Capacity scheduler basically splits the cluster into virtual sub-clusters. It does so by using queues.
Each queue is allocated a slice of the cluster resources and each queue can be further sliced into sub-queues.
This way you ensure that no queue will hog the cluster resources and different users with different workload can share the same cluster.
First we need to configure the cluster to use Capacity scheduler, as CDH5 default is the Fair scheduler.
So we go to cluster menu and choose dynamic resource pools:
We then go to configuration tab, then to “other settings”, and at the bottom click “other Fair scheduler settings”:
This is somewhat misleading since it contains settings also for schedulers other than the Fair scheduler.
We change scheduler class from Fair scheduler to Capacity scheduler, and we configure it in the box below.
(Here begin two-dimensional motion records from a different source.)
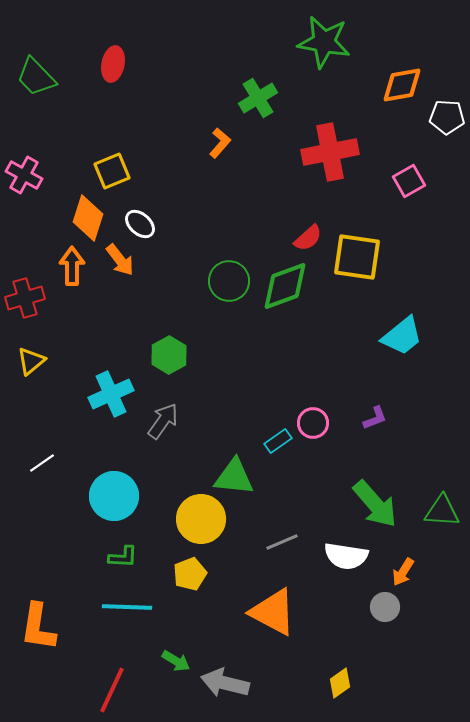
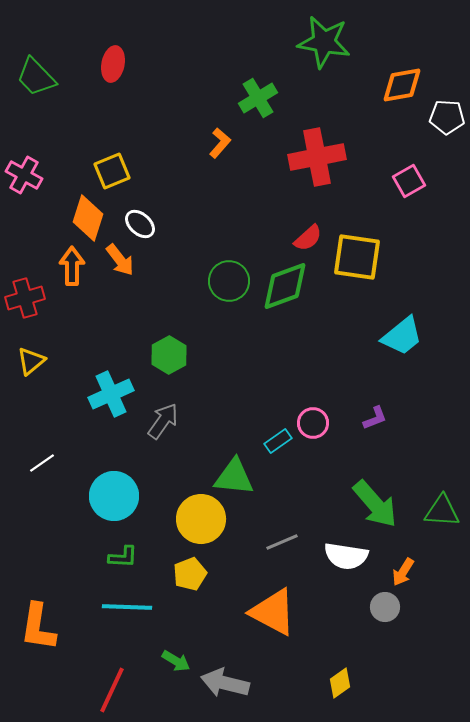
red cross at (330, 152): moved 13 px left, 5 px down
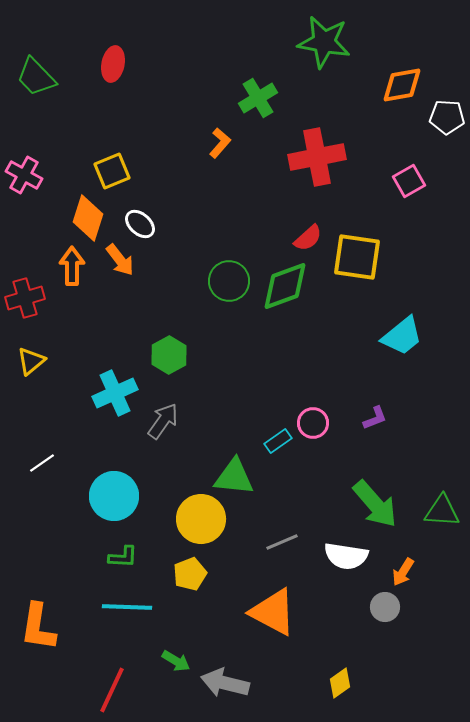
cyan cross at (111, 394): moved 4 px right, 1 px up
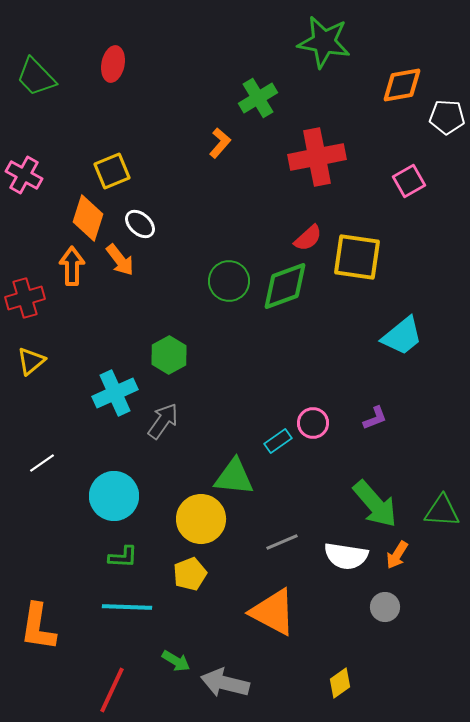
orange arrow at (403, 572): moved 6 px left, 17 px up
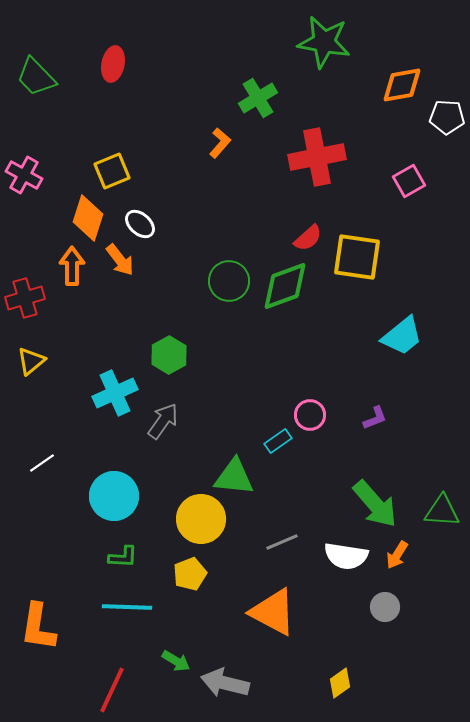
pink circle at (313, 423): moved 3 px left, 8 px up
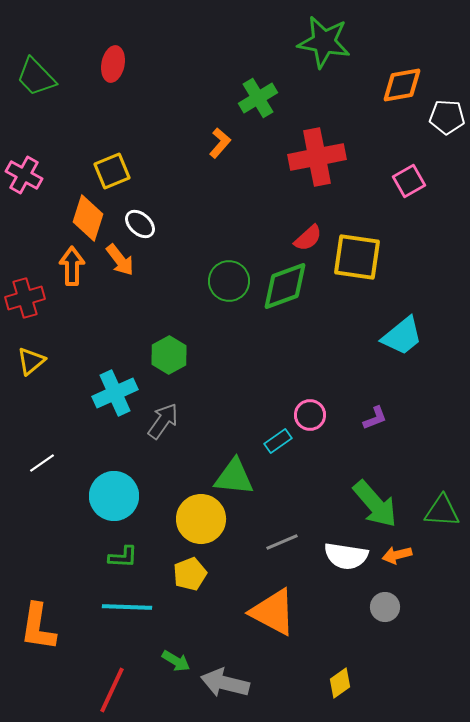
orange arrow at (397, 555): rotated 44 degrees clockwise
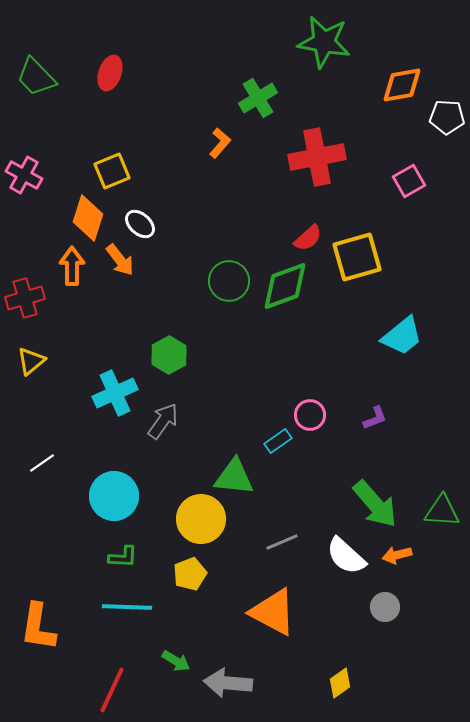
red ellipse at (113, 64): moved 3 px left, 9 px down; rotated 8 degrees clockwise
yellow square at (357, 257): rotated 24 degrees counterclockwise
white semicircle at (346, 556): rotated 33 degrees clockwise
gray arrow at (225, 683): moved 3 px right; rotated 9 degrees counterclockwise
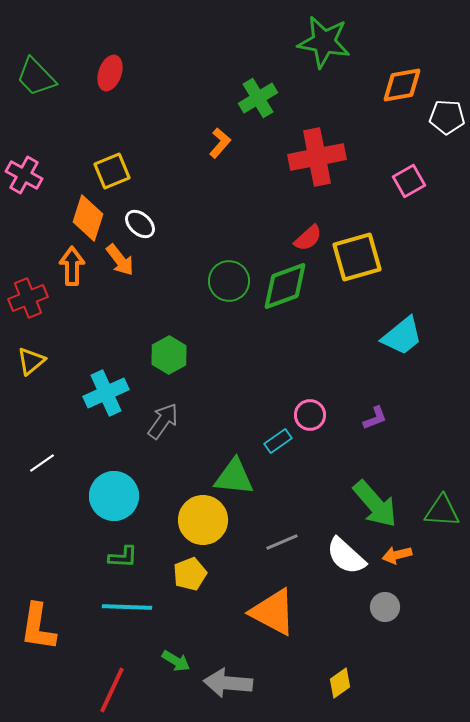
red cross at (25, 298): moved 3 px right; rotated 6 degrees counterclockwise
cyan cross at (115, 393): moved 9 px left
yellow circle at (201, 519): moved 2 px right, 1 px down
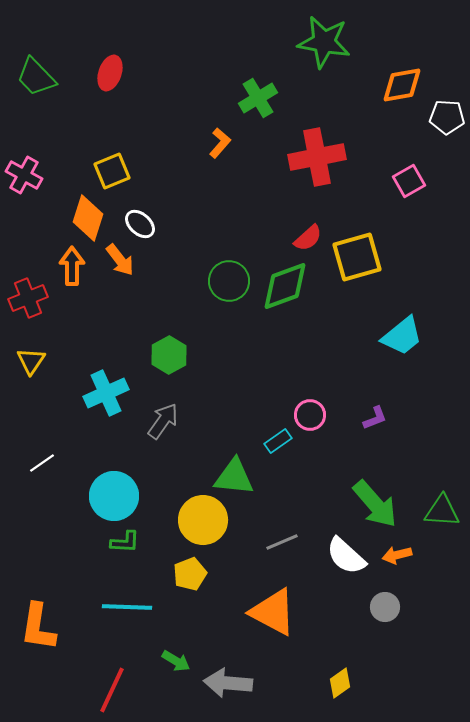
yellow triangle at (31, 361): rotated 16 degrees counterclockwise
green L-shape at (123, 557): moved 2 px right, 15 px up
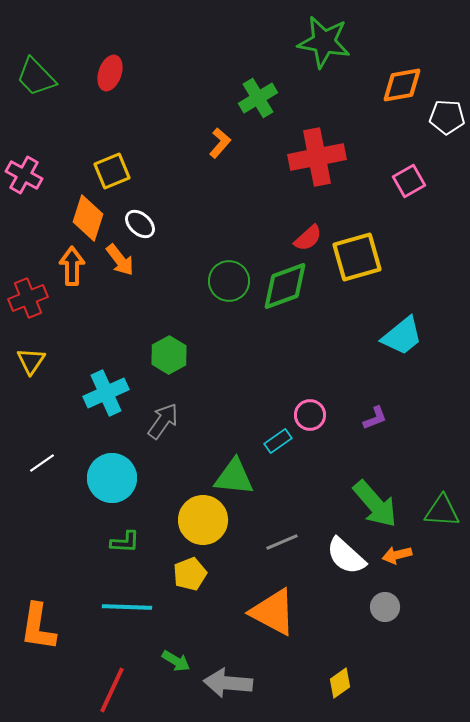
cyan circle at (114, 496): moved 2 px left, 18 px up
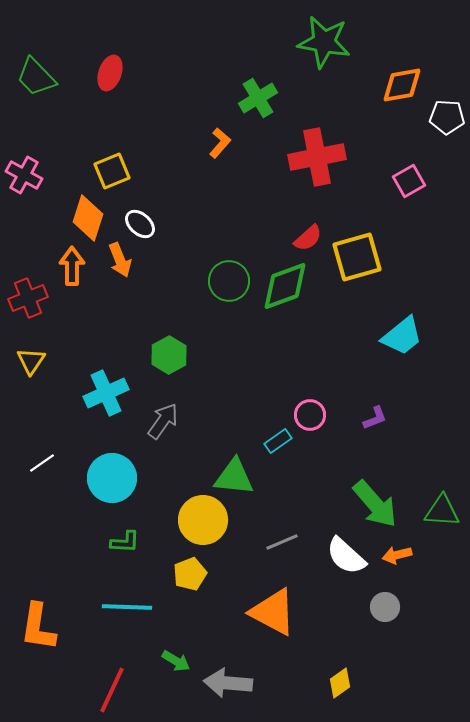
orange arrow at (120, 260): rotated 16 degrees clockwise
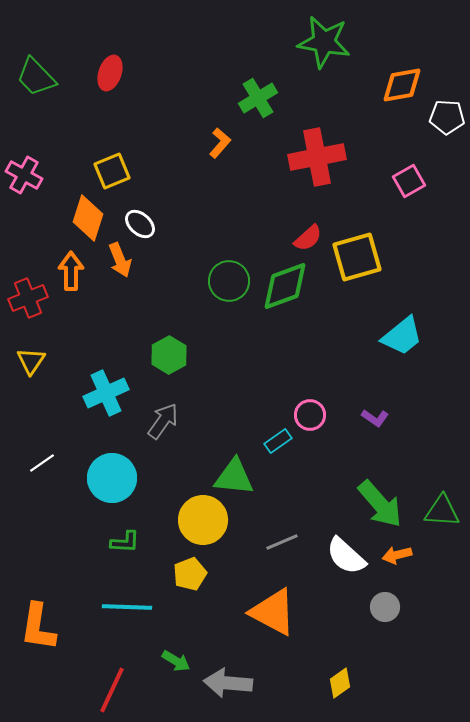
orange arrow at (72, 266): moved 1 px left, 5 px down
purple L-shape at (375, 418): rotated 56 degrees clockwise
green arrow at (375, 504): moved 5 px right
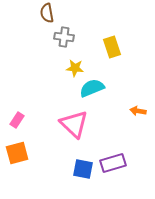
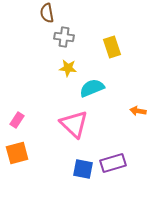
yellow star: moved 7 px left
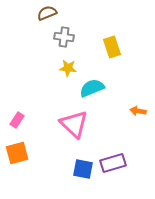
brown semicircle: rotated 78 degrees clockwise
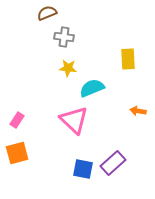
yellow rectangle: moved 16 px right, 12 px down; rotated 15 degrees clockwise
pink triangle: moved 4 px up
purple rectangle: rotated 25 degrees counterclockwise
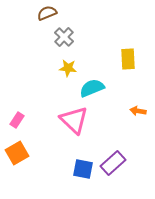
gray cross: rotated 36 degrees clockwise
orange square: rotated 15 degrees counterclockwise
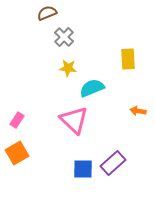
blue square: rotated 10 degrees counterclockwise
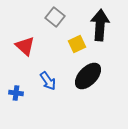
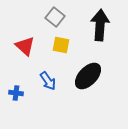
yellow square: moved 16 px left, 1 px down; rotated 36 degrees clockwise
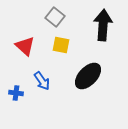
black arrow: moved 3 px right
blue arrow: moved 6 px left
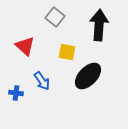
black arrow: moved 4 px left
yellow square: moved 6 px right, 7 px down
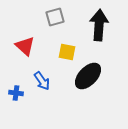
gray square: rotated 36 degrees clockwise
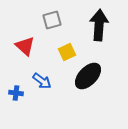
gray square: moved 3 px left, 3 px down
yellow square: rotated 36 degrees counterclockwise
blue arrow: rotated 18 degrees counterclockwise
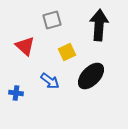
black ellipse: moved 3 px right
blue arrow: moved 8 px right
I did not find any other way to change capacity scheduler settings but directly editing this XML.
This is the settings I used for this example:
<?xml version="1.0"?> <configuration> <property> <name>yarn.scheduler.capacity.root.queues</name> <value>default,guy</value> </property> <property> <name>yarn.scheduler.capacity.root.capacity</name> <value>100</value> </property> <property> <name>yarn.scheduler.capacity.root.default.capacity</name> <value>50</value> </property> <property> <name>yarn.scheduler.capacity.root.guy.capacity</name> <value>50</value> </property> </configuration>
I created two queues, “default” and “guy”. I assigned default 60% of cluster resources and guy the other 40%.
Now we will save the changes and restart the cluster because the configuration is stale now.
Now we are ready to test it.
In my cluster I have a total of 5 vcores and I set up queue default to use up to 60% of the resources and queue guy to use the rest 40%.
I used my HiveLoader program from this post. I started two instances of it, one firing 4 threads at default queue and the other targeting another four threads to queue guy.
Firs we start the instance that uses guy queue. Looking at the YARN UI you can see that it uses 3 containers and 3 vcors, along with 3GB of RAM:
Now I start the other instance that uses default queue. Soon you can see that the default queue takes up 60% of the resources (3 containers), and the guy queue is reduced to 40% of the resources (2 containers):
There are another two nice options to see the queue status, one is via the YARN Web UI, under the cluster menu, clicking on “scheduler” will show you the current queue status relative to the total capacity of the cluster:
The other is in Cloudera manager itself, in the dynamic resource pool page:
This way you can share the cluster resources between several entities without having one of them hogging the whole cluster resources.